Unvermittelt kauerte sie sich wieder zu Boden, es gab keinen konkreten Grund, nur das instinktive Empfinden einer Gefahr. Sie blickte sich um und gewahrte eine Rakete, die quasi friedlich in einem Winkel des Rahmens steckte. Sie hatte das Holz durchbohrt, ohne zu explodieren; Anica hatte nur splitternde Geräusche vernommen. Vorsichtig stand sie auf, entfernte sich dann langsam, floh schließlich hastig rückwärts, ohne den Tod, der eingekapselt in der Röhre steckte, aus den entsetzten Augen zu lassen.
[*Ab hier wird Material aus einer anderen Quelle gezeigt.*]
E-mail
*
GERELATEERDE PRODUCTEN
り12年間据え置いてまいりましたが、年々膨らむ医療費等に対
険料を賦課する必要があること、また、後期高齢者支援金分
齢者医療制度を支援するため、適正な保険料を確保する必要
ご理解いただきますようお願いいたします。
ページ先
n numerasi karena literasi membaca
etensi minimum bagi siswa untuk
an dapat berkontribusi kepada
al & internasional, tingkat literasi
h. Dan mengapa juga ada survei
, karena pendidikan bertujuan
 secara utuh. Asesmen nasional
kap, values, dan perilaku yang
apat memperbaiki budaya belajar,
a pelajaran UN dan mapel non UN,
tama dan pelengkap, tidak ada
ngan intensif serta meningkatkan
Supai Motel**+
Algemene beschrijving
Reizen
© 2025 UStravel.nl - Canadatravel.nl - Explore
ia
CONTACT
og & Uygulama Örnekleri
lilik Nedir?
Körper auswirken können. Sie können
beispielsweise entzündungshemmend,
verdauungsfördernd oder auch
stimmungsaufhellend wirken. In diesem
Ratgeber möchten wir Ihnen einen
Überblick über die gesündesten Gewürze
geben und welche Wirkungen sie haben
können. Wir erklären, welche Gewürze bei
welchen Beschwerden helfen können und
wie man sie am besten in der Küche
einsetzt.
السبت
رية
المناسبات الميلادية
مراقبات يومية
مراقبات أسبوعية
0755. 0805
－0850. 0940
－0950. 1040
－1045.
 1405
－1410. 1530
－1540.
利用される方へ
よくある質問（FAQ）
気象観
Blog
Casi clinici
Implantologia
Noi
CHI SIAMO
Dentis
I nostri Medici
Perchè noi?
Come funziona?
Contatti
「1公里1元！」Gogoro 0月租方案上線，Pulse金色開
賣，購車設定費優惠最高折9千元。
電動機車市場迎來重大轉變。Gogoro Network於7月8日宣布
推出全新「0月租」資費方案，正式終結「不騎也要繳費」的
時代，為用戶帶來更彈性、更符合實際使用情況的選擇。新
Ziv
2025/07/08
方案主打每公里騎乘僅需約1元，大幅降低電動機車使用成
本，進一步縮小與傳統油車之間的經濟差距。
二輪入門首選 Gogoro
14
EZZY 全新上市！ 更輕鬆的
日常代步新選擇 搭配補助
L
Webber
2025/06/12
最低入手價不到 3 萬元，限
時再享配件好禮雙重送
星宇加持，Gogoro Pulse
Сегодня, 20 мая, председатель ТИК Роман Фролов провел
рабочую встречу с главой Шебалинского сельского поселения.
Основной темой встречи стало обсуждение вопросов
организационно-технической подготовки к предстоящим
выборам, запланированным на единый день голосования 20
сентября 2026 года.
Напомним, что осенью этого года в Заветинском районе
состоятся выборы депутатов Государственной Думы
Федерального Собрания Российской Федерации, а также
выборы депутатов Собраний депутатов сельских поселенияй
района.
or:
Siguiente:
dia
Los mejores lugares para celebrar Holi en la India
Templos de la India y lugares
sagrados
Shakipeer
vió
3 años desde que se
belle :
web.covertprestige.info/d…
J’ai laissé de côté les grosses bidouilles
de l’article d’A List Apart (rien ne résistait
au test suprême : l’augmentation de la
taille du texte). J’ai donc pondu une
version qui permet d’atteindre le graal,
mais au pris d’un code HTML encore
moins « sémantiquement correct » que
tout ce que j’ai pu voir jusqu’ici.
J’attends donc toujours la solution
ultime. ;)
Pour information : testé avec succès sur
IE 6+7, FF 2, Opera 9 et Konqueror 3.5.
Die Rakete war schlank, etwa einen Meter lang und sattgrün. Welch Ironie, kam der Journalistin in den Sinn, dass der Tod sich in die Farbe der Bäume, das Grün des Lebens kleidete.

Anica kam sich vor wie Blechspielzeug, das sich aufziehen lässt, damit es im Kreis herumläuft, und wenn es an einem Stuhlbein oder an einer Teppichkante hängen bleibt, es trotzdem immer weiter dieselben mechanischen Bewegungen macht. Ebenso erging es ihr. Wie eine Aufziehpuppe lief sie gegen Mauerreste, Autos und flüchtende Menschen, ehe sie ihren Roller erreichte.

Erleichtert klopfte sie sich den gröbsten Staub von ihrem Overall, schüttelte ihn aus den Haaren. Mit ihrem Taschenspiegel stellte sie verblüfft fest, dass sie wie durch ein Wunder keinen einzigen Kratzer abbekommen hatte. Verletzt war sie nicht, aber Herz und Gemüt bluteten ihr, denn sie musste feststellen, dass die Mauerfüße gesäumt waren von an die Hundert mehr oder minder verletzten Zivilisten, unter ihnen sicher zwei bis drei Dutzend Tote. So als zeigten sie sich mit ihrem grausigen Werk zufrieden, war der Granathagel abrupt abgerissen.

Die Reporterin wartete nicht auf das Eintreffen der Sanitäter und Leichenwagen, sondern kletterte auf den intakt gebliebenen Roller, ihr Herz schlug weiter wie eine ekstatisch geschlagene Bongotrommel, sie drehte den Zündschlüssel... der Motor sprang an, und sie setzte – ebenso schockiert wie grüblerisch – den Weg fort, so wie auch alle anderen Heilgebliebenen ihre Beschäftigungen wiederaufnahmen, als sei nichts geschehen. Überall wurden die Türen wieder aufgemacht, die Rollläden wieder hochgezogen, die Gaslampen wieder angezündet, und wie Ratten, die wieder ins Nest zurückkehren, fanden auch die bei der sinnlosen Flucht davongekommenen Bewohner wieder in ihre Häuser und Baracken zurück. Die, die zurückgeblieben waren, kamen stattdessen heraus, in den Händen einen Strick haltend, und wie Katzen, die nach dem Gewitter wieder aus ihren Schlupflöchern hervorkriechen, bewegten sie sich mit kleinen, vorsichtigen Schritten, um nur ja kein Geräusch zu machen, mit angehaltenem Atem, um jedes Geräusch zu hören, und mit weit aufgerissenen Augen, um die staubverdunkelte Luft durchdringen zu können. Neuerlich wurde die Waffenruhe in einem Sonderkommuniqué aus Rundfunklautsprechern verkündet, die schrillen Muezzins ratifizierten sie von den speerschlanken Minaretten herab mit Gebeten zu Allah, die Soldaten bestätigten sie von Panzern aus mit lauten Jubelrufen und feierlichen Flüchen, doch die Sarajlije, Sarajevos Einwohner, wollten der Sache nicht recht trauen. Erst nachdem sie sich versichert hatten, dass nicht mehr auf sie geschossen wurde, begannen sie rasch zu gehen, und es sah so aus, als würden sie etwas suchen. Sie waren auf der Suche nach ihren Toten. Und sobald sie einen gefunden hatten, blieben sie wortlos stehen, knoteten ein Ende des Stricks um dessen Knöchel oder Brustkorb, nahmen das andere Ende über ihre Schulter und schleiften ihn weg wie einen Schlitten. Tote zu finden war nicht schwer. Wo man auch hinschaute, überall sah man einen liegen.